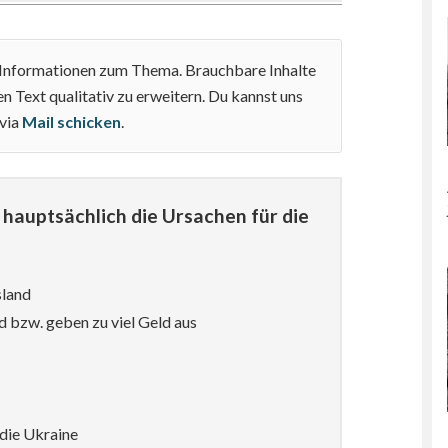
e Informationen zum Thema. Brauchbare Inhalte
n Text qualitativ zu erweitern. Du kannst uns
 via
Mail schicken
.
hauptsächlich die Ursachen für die
sland
d bzw. geben zu viel Geld aus
die Ukraine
——————————
:: Task brief ::
Exactly as written, please copy out the whole set of records, skipping images.

:: Solution for this task ::
e Informationen zum Thema. Brauchbare Inhalte
n Text qualitativ zu erweitern. Du kannst uns
 via
Mail schicken
.
hauptsächlich die Ursachen für die
sland
d bzw. geben zu viel Geld aus
die Ukraine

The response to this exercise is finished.